Category: 14th St Y (Mondays)

Questions for the Quarantine

by Rhonda Zangwill, Workshop Leader

Is your mask impermeable? Impermeable to what? To air?
Does it filter, purify, sanctify? Are you impermeable? To me, to my moods? What about my slings and arrows?

And what of the undulating microwaves? From kitchen to bed to bath and back to bed. Do you want to go back to bed? With, or without me? With or without a mask?

Is this a high touch surface? Is that? Don’t you miss the depths? The digging, the excavating? All those layers? Will they still peel back now, today, after all that…Disinfection?

Did you miss a spot? Is that the spot that will invade, insert? Maybe adhere? Or will it just drop by for a visit, depositing nothing?

Will it dissipate into a thousand inconsequential, insignificant ions, capable of no deadly mutation?

When will it become no more than ordinary matter?
And when it does, will it matter?

 

The Oracle

I consulted the oracle this morning. No appointment. I knew this was wrong, but it was an emergency. Time was fleeting.

She was sunbathing. In a kidney-shaped pool. Wearing tiny black eye protectors. She gave no sign that I was there. She was tossing pinto beans into the shallow end, each creating little concentric circular waves.

I heard that to get her attention, an offering was necessary. The rumor was that she favored sliced mangoes but this season all the mangoes had withered. Instead I had Prosecco and an exquisite champagne flute. It was well known that the oracle had a weakness for carbonation.

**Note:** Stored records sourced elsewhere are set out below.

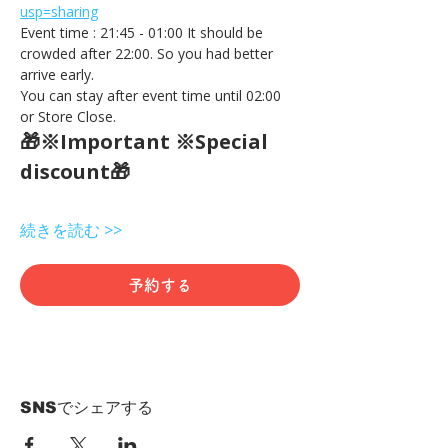
usp=sharing
Event time : 21:45 - 01:00 It should be 
crowded after 22:00. So you had better 
arrive early.
You can stay after event time until 02:00 
or Store Close.
🎁※Important ※Special 
discount🎁
続きを読む >>
予約する
SNSでシェアする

I placed the glass, brimming with bubbles, on the pool’s smoothest edge.

I had prepared questions sure to appeal to her reputation for philosophical conundrum. Clearing my throat, I asked: “What kind of times are these? Are these the times that try men’s souls?”

Then I added “How about women’s?” The oracle did not respond.

I tried again, refilling her glass. “Are you having the time of your life? Am I? Is anyone?”

Still, nothing. No response. Also no more pinto beans.

The oracle frowned.

Maybe, I thought, a more whimsical approach. Maybe a fairy tale. “Once upon a time,” I said, “time stood still.” I waited. Just when the silence was nearly unbearable I announced (with a mischievous look) “then it marched on. In a huff. But, is it true what they say? Is it true that time heals all wounds?”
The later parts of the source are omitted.